What you produce should match the records below precisely, except that images are removed.

------------------------------------------------

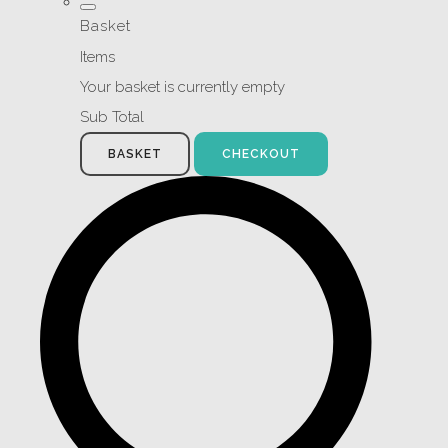
Basket
Items
Your basket is currently empty
Sub Total
BASKET
CHECKOUT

------------------------------------------------

• Answer box:
Basket
Items
Your basket is currently empty
Sub Total
BASKET
CHECKOUT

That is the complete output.